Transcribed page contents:
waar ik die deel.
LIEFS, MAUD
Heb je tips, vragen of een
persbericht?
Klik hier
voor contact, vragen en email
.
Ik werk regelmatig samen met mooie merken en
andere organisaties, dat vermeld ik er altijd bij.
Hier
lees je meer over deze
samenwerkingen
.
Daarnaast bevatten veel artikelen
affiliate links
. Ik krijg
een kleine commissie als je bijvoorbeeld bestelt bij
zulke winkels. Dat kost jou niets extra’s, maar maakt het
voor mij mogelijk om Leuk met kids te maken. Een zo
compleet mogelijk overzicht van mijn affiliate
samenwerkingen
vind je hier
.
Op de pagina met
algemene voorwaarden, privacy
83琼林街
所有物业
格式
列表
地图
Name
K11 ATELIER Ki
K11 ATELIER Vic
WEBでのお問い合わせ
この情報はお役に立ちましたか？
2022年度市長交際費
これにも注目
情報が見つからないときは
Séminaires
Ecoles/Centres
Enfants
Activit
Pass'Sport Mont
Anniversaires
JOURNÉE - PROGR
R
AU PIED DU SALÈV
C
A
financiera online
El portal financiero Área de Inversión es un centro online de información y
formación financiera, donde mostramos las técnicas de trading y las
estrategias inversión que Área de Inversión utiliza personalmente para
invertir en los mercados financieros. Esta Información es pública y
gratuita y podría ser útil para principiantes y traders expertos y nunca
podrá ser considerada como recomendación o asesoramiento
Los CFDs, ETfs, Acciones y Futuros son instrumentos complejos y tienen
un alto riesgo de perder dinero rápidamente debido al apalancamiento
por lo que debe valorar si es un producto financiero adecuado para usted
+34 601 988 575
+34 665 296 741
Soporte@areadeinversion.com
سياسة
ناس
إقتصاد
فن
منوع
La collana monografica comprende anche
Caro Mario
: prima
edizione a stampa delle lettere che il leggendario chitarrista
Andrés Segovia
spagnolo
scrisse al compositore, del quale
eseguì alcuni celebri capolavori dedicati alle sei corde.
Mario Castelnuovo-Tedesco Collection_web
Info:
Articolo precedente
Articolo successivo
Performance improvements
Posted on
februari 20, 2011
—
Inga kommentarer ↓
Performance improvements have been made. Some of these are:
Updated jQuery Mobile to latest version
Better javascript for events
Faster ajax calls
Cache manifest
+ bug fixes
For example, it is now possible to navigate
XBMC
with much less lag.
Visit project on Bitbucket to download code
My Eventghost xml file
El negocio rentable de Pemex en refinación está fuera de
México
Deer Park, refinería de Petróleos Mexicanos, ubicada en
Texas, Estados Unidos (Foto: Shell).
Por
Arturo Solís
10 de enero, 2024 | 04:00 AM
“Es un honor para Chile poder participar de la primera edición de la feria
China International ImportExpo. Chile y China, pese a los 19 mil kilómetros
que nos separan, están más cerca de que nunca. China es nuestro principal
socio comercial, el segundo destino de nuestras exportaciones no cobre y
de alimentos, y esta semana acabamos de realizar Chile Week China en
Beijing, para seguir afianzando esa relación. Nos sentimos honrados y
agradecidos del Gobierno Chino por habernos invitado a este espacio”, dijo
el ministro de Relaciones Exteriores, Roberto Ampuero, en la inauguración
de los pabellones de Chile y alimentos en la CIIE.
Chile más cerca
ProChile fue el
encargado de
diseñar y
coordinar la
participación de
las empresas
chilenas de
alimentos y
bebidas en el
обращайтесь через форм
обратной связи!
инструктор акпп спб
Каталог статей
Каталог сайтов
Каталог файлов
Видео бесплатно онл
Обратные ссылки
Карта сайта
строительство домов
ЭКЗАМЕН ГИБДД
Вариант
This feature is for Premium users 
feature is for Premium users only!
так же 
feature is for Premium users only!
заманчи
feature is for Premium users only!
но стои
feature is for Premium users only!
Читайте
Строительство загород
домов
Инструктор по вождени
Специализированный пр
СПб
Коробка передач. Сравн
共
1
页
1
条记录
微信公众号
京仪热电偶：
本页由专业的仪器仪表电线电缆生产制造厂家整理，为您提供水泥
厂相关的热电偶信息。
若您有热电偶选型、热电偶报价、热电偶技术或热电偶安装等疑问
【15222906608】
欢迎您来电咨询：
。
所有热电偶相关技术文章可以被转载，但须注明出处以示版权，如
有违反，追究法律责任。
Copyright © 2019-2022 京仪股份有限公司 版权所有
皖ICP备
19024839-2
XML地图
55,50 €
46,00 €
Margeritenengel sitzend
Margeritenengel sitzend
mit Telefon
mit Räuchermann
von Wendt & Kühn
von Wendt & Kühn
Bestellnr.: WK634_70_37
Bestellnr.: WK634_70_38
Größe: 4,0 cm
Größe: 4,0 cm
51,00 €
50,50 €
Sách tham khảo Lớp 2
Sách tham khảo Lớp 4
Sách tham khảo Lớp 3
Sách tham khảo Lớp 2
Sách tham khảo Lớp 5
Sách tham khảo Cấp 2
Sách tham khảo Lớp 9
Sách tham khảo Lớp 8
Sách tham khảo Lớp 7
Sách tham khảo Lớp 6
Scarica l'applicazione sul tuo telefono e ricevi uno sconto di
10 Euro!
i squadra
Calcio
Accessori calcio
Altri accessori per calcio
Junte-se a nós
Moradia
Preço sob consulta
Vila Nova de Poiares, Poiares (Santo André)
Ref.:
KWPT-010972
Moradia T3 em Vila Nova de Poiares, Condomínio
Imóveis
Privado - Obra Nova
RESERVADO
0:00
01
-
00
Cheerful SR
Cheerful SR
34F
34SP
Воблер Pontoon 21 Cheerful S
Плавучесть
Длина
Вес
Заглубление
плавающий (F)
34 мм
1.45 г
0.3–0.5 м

§ **TO DO**
Each record has to be given again exactly as written.

§ **WRITTEN ANSWER**
waar ik die deel.
LIEFS, MAUD
Heb je tips, vragen of een
persbericht?
Klik hier
voor contact, vragen en email
.
Ik werk regelmatig samen met mooie merken en
andere organisaties, dat vermeld ik er altijd bij.
Hier
lees je meer over deze
samenwerkingen
.
Daarnaast bevatten veel artikelen
affiliate links
. Ik krijg
een kleine commissie als je bijvoorbeeld bestelt bij
zulke winkels. Dat kost jou niets extra’s, maar maakt het
voor mij mogelijk om Leuk met kids te maken. Een zo
compleet mogelijk overzicht van mijn affiliate
samenwerkingen
vind je hier
.
Op de pagina met
algemene voorwaarden, privacy
83琼林街
所有物业
格式
列表
地图
Name
K11 ATELIER Ki
K11 ATELIER Vic
WEBでのお問い合わせ
この情報はお役に立ちましたか？
2022年度市長交際費
これにも注目
情報が見つからないときは
Séminaires
Ecoles/Centres
Enfants
Activit
Pass'Sport Mont
Anniversaires
JOURNÉE - PROGR
R
AU PIED DU SALÈV
C
A
financiera online
El portal financiero Área de Inversión es un centro online de información y
formación financiera, donde mostramos las técnicas de trading y las
estrategias inversión que Área de Inversión utiliza personalmente para
invertir en los mercados financieros. Esta Información es pública y
gratuita y podría ser útil para principiantes y traders expertos y nunca
podrá ser considerada como recomendación o asesoramiento
Los CFDs, ETfs, Acciones y Futuros son instrumentos complejos y tienen
un alto riesgo de perder dinero rápidamente debido al apalancamiento
por lo que debe valorar si es un producto financiero adecuado para usted
+34 601 988 575
+34 665 296 741
Soporte@areadeinversion.com
سياسة
ناس
إقتصاد
فن
منوع
La collana monografica comprende anche
Caro Mario
: prima
edizione a stampa delle lettere che il leggendario chitarrista
Andrés Segovia
spagnolo
scrisse al compositore, del quale
eseguì alcuni celebri capolavori dedicati alle sei corde.
Mario Castelnuovo-Tedesco Collection_web
Info:
Articolo precedente
Articolo successivo
Performance improvements
Posted on
februari 20, 2011
—
Inga kommentarer ↓
Performance improvements have been made. Some of these are:
Updated jQuery Mobile to latest version
Better javascript for events
Faster ajax calls
Cache manifest
+ bug fixes
For example, it is now possible to navigate
XBMC
with much less lag.
Visit project on Bitbucket to download code
My Eventghost xml file
El negocio rentable de Pemex en refinación está fuera de
México
Deer Park, refinería de Petróleos Mexicanos, ubicada en
Texas, Estados Unidos (Foto: Shell).
Por
Arturo Solís
10 de enero, 2024 | 04:00 AM
“Es un honor para Chile poder participar de la primera edición de la feria
China International ImportExpo. Chile y China, pese a los 19 mil kilómetros
que nos separan, están más cerca de que nunca. China es nuestro principal
socio comercial, el segundo destino de nuestras exportaciones no cobre y
de alimentos, y esta semana acabamos de realizar Chile Week China en
Beijing, para seguir afianzando esa relación. Nos sentimos honrados y
agradecidos del Gobierno Chino por habernos invitado a este espacio”, dijo
el ministro de Relaciones Exteriores, Roberto Ampuero, en la inauguración
de los pabellones de Chile y alimentos en la CIIE.
Chile más cerca
ProChile fue el
encargado de
diseñar y
coordinar la
participación de
las empresas
chilenas de
alimentos y
bebidas en el
обращайтесь через форм
обратной связи!
инструктор акпп спб
Каталог статей
Каталог сайтов
Каталог файлов
Видео бесплатно онл
Обратные ссылки
Карта сайта
строительство домов
ЭКЗАМЕН ГИБДД
Вариант
This feature is for Premium users 
feature is for Premium users only!
так же 
feature is for Premium users only!
заманчи
feature is for Premium users only!
но стои
feature is for Premium users only!
Читайте
Строительство загород
домов
Инструктор по вождени
Специализированный пр
СПб
Коробка передач. Сравн
共
1
页
1
条记录
微信公众号
京仪热电偶：
本页由专业的仪器仪表电线电缆生产制造厂家整理，为您提供水泥
厂相关的热电偶信息。
若您有热电偶选型、热电偶报价、热电偶技术或热电偶安装等疑问
【15222906608】
欢迎您来电咨询：
。
所有热电偶相关技术文章可以被转载，但须注明出处以示版权，如
有违反，追究法律责任。
Copyright © 2019-2022 京仪股份有限公司 版权所有
皖ICP备
19024839-2
XML地图
55,50 €
46,00 €
Margeritenengel sitzend
Margeritenengel sitzend
mit Telefon
mit Räuchermann
von Wendt & Kühn
von Wendt & Kühn
Bestellnr.: WK634_70_37
Bestellnr.: WK634_70_38
Größe: 4,0 cm
Größe: 4,0 cm
51,00 €
50,50 €
Sách tham khảo Lớp 2
Sách tham khảo Lớp 4
Sách tham khảo Lớp 3
Sách tham khảo Lớp 2
Sách tham khảo Lớp 5
Sách tham khảo Cấp 2
Sách tham khảo Lớp 9
Sách tham khảo Lớp 8
Sách tham khảo Lớp 7
Sách tham khảo Lớp 6
Scarica l'applicazione sul tuo telefono e ricevi uno sconto di
10 Euro!
i squadra
Calcio
Accessori calcio
Altri accessori per calcio
Junte-se a nós
Moradia
Preço sob consulta
Vila Nova de Poiares, Poiares (Santo André)
Ref.:
KWPT-010972
Moradia T3 em Vila Nova de Poiares, Condomínio
Imóveis
Privado - Obra Nova
RESERVADO
0:00
01
-
00
Cheerful SR
Cheerful SR
34F
34SP
Воблер Pontoon 21 Cheerful S
Плавучесть
Длина
Вес
Заглубление
плавающий (F)
34 мм
1.45 г
0.3–0.5 м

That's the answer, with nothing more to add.